Dataset records
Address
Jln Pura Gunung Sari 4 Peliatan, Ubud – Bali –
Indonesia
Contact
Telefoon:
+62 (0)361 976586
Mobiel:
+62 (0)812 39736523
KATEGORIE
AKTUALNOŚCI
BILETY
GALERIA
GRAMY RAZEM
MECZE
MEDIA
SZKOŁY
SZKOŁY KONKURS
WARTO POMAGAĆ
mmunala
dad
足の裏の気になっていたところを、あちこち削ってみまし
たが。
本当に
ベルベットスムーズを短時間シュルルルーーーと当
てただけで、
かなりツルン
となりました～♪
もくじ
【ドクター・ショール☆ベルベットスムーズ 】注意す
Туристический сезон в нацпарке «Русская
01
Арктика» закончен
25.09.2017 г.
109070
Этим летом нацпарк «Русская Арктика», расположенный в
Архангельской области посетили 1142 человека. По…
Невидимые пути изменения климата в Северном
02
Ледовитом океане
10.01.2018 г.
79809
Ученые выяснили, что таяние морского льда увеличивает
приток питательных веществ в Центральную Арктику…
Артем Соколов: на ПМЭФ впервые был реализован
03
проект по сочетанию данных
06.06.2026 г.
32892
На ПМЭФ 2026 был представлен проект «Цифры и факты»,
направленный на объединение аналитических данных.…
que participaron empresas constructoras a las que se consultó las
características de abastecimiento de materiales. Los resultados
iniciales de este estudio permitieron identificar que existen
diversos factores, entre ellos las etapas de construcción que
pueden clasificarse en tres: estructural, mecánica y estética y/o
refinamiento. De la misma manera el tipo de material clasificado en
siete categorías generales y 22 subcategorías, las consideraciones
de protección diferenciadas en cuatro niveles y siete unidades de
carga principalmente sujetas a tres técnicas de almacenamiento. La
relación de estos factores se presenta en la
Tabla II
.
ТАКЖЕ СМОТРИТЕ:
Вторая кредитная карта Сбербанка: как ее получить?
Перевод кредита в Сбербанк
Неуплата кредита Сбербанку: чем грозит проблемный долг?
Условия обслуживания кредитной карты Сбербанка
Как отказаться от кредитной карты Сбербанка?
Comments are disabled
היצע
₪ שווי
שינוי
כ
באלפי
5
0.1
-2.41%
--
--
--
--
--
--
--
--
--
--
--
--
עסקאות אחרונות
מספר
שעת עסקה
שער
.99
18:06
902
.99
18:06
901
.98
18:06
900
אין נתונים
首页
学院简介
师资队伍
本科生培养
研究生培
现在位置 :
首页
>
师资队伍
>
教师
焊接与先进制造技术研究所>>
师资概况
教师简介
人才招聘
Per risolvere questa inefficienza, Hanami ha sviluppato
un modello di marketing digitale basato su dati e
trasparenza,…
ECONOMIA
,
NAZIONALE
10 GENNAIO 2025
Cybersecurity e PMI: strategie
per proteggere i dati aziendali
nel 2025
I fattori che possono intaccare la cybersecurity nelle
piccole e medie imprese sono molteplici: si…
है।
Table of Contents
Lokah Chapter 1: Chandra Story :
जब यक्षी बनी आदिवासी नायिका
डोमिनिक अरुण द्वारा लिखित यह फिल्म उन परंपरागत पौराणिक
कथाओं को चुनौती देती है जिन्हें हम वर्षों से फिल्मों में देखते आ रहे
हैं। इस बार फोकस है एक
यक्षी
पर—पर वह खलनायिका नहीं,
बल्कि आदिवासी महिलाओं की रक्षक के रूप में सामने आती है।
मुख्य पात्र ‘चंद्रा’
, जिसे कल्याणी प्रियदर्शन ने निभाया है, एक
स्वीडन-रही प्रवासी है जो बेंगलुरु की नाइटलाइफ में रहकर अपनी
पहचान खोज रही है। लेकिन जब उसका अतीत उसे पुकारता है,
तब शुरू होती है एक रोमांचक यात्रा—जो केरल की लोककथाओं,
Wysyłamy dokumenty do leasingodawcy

• REQUIRED ACTION: The answer is the records above restated word for word from their opening line through the line that holds "Ледовитом океане", both included, and nothing else.

• ANSWER SECTION:
Address
Jln Pura Gunung Sari 4 Peliatan, Ubud – Bali –
Indonesia
Contact
Telefoon:
+62 (0)361 976586
Mobiel:
+62 (0)812 39736523
KATEGORIE
AKTUALNOŚCI
BILETY
GALERIA
GRAMY RAZEM
MECZE
MEDIA
SZKOŁY
SZKOŁY KONKURS
WARTO POMAGAĆ
mmunala
dad
足の裏の気になっていたところを、あちこち削ってみまし
たが。
本当に
ベルベットスムーズを短時間シュルルルーーーと当
てただけで、
かなりツルン
となりました～♪
もくじ
【ドクター・ショール☆ベルベットスムーズ 】注意す
Туристический сезон в нацпарке «Русская
01
Арктика» закончен
25.09.2017 г.
109070
Этим летом нацпарк «Русская Арктика», расположенный в
Архангельской области посетили 1142 человека. По…
Невидимые пути изменения климата в Северном
02
Ледовитом океане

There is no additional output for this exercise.